Like AT there are many levels at which we can represent this. At the most basic level we detail:
Representational states and the media they are instantiated in (or on);
The character of the processing (such as creation, propagation, transformation) and a description of its mechanism
Agents which enable the processing, whether human or artifact
At this stage all agents involved in the processing are enumerated, and only later pruned. Table 2 shows one detailed representation of the first three boxes from figure 1, which coincides with most of turn 3 (shown in Table 1). Reading down under each spoken fragment we see that the representational state is propagated through a variety of media and agents. A trio of entries details the agent, the representational state and medium, and the kind of processing. So Joan moving a mouse is represented by signifying the agent as Joan. The representational state is her hand position on the medium of the mouse. This is creating a physical process. The representational media detailed in the table are coordinated with each other to move the representational states through the processing necessary to accomplish the cognitive functioning of the system.
< Table 2 about here>
Notice that people and artifacts are treated equally as agents in some cases because they do processing. So Joan’s use of the mouse to drive the cursor to close a call tracking record and open another is represented as the propagation of her physical action, transformed through the mouse and the CPU that results in the cursor movement that appears on the CRT (first column Table 2). There is internal processing in Joan, and similarly there is implied internal processing that is happening inside the mouse and the computer CPU. In this representation internal processing has been left out. We generally ignore internal processing for two reasons: it is not the focus of the functional system, nor is it observable. But we often know that it is there. We can infer hidden from observable processes. In the case of computers we often have other means to know the internal processing, such as manuals. (Unfortunately we do not have the definitive manual on human processing.)

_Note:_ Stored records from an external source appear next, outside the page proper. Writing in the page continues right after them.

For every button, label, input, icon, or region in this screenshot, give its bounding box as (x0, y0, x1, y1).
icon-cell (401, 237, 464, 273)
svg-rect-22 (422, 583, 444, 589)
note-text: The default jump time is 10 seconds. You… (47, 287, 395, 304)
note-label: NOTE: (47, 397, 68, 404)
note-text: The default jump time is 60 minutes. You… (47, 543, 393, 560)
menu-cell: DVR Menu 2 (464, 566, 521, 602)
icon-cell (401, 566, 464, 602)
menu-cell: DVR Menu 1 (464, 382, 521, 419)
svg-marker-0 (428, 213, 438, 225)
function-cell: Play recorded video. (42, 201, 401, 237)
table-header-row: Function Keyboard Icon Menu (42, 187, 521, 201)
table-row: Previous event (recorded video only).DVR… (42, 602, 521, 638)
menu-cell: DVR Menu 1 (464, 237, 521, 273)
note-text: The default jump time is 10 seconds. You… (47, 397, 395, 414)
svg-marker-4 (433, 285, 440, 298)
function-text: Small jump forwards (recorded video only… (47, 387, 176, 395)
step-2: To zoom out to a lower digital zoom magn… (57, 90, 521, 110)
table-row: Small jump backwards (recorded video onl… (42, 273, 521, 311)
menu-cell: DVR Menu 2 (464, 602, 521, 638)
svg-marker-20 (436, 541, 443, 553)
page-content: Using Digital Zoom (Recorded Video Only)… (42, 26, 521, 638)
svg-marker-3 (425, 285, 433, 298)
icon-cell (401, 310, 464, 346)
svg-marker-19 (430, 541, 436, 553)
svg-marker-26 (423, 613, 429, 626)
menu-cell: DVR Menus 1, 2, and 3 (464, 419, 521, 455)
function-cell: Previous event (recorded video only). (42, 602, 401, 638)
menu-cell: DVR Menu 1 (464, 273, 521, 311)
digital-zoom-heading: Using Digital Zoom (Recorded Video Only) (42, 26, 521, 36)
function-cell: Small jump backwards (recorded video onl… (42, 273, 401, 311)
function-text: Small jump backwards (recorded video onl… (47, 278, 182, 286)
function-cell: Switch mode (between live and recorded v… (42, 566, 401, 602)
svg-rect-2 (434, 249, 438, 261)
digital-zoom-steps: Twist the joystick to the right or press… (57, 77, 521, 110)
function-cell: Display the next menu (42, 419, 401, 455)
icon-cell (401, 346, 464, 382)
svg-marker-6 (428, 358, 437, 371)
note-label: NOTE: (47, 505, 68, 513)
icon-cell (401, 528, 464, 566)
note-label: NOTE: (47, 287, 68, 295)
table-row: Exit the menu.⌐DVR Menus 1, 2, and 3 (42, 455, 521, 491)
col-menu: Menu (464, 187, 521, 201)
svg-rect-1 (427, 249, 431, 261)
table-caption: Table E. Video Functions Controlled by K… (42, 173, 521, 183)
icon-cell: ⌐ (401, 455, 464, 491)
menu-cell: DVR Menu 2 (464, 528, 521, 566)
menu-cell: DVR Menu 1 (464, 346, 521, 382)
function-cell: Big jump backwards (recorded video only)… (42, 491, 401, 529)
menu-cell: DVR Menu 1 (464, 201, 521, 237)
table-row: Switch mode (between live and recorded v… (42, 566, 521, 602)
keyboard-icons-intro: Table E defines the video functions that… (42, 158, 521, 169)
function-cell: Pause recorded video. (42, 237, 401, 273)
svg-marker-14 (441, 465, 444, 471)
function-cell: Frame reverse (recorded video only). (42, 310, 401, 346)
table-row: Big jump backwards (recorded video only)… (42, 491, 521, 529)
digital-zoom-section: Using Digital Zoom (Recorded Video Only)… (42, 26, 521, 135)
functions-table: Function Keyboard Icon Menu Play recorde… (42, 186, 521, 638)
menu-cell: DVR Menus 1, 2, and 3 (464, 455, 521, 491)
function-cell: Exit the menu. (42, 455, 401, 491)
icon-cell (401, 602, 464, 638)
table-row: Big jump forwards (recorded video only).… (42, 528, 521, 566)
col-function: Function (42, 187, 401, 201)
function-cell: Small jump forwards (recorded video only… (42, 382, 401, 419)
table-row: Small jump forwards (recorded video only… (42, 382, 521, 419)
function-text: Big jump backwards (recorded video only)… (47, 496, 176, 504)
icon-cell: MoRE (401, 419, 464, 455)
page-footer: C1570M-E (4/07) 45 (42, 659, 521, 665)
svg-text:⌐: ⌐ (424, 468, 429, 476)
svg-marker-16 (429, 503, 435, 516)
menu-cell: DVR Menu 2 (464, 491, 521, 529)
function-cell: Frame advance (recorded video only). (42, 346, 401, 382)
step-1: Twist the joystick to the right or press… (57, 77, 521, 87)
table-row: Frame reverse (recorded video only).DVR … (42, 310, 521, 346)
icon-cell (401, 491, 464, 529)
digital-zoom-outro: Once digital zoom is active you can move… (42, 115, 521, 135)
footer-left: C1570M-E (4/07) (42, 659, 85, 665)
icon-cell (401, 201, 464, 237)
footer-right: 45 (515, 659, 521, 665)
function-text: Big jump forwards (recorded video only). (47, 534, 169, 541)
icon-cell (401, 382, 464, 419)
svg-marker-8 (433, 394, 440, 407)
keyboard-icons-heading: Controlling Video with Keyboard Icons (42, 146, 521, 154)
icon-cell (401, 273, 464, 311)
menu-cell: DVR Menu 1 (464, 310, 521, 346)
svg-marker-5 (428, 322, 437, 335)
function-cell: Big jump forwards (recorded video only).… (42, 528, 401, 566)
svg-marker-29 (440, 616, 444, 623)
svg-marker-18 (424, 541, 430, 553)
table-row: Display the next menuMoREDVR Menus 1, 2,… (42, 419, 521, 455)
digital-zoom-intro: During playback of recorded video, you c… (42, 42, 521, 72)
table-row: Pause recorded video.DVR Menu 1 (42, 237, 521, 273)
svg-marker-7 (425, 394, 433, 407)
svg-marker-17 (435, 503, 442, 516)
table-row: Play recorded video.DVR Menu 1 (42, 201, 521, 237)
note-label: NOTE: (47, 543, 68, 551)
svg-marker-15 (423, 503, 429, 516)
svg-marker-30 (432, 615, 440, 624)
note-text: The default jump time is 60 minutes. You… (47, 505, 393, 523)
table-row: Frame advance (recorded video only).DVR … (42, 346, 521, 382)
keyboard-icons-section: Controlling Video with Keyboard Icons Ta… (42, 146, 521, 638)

Figure 2 collapses some of the detail from the third column in this system into a diagrammatic “short hand” that re-represents it. Each box shows the agent, the representational state, and the media it is instantiated on. Joan says, “I just need to get, to get a little more information”. In saying this she does some internal processing that creates a representational state of the words carried on a vocal medium (i.e. her voice). This representational state is propagated verbally to the telephone, which then does its own processing, propagating the same representational state to the listener. At this level we presume the same medium. The caller does auditory processing on the same representational state.
One thing this figure points out is the problem of representing representational states and processes sufficiently. Table 2 is more explicit about what the processes are, while Figure 2 provides a better sense of the movement of the representational state as it gets processed. Figure 3 however gives a better idea of where memory is and foreshadows the result presented in Figure 1. It also gives a better representation of how agents bring representational states into coordination with each other to accomplish processing. Figure 3 uses yet another representation where agents, representational states, processes, and memory are all present. Agents are circular. Triangles represent memory. (The grayed-out triangle ‘switch’ as part of the telephone is unused memory.) Arrows represent the character of the processing; in this case more of a memory aid for the analyst to reconstruct what happened.